Items from a data source:
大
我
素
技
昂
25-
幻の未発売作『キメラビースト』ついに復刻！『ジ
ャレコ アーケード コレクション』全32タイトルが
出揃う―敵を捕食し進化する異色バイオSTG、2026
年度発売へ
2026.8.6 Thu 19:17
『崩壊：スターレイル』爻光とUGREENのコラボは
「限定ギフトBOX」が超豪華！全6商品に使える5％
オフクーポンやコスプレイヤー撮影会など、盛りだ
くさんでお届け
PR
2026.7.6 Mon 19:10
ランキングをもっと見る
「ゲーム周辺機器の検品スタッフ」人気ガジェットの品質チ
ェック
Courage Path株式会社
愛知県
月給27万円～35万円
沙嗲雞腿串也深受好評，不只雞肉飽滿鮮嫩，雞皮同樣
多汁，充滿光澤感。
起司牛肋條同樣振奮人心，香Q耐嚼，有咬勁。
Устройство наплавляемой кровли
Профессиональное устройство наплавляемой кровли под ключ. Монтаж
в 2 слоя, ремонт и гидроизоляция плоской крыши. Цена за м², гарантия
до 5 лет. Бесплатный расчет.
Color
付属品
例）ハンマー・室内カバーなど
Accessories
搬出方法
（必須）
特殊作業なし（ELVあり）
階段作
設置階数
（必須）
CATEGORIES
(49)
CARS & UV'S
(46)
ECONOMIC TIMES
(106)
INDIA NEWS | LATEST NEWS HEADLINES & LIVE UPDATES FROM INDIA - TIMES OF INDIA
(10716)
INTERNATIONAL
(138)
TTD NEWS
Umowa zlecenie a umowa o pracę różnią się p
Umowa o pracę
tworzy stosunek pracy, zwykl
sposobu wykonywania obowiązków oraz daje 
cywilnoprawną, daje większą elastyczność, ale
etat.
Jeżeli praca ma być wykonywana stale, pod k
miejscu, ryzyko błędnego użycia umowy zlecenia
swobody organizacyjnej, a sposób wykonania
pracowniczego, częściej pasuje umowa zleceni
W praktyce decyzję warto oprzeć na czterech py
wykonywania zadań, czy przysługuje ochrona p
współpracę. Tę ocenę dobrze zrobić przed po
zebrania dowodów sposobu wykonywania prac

What is required
The range begins at the line containing "tworzy stosunek pracy, zwykl" and ends at the last line of the entries; reproduce it exactly.

Task response
tworzy stosunek pracy, zwykl
sposobu wykonywania obowiązków oraz daje 
cywilnoprawną, daje większą elastyczność, ale
etat.
Jeżeli praca ma być wykonywana stale, pod k
miejscu, ryzyko błędnego użycia umowy zlecenia
swobody organizacyjnej, a sposób wykonania
pracowniczego, częściej pasuje umowa zleceni
W praktyce decyzję warto oprzeć na czterech py
wykonywania zadań, czy przysługuje ochrona p
współpracę. Tę ocenę dobrze zrobić przed po
zebrania dowodów sposobu wykonywania prac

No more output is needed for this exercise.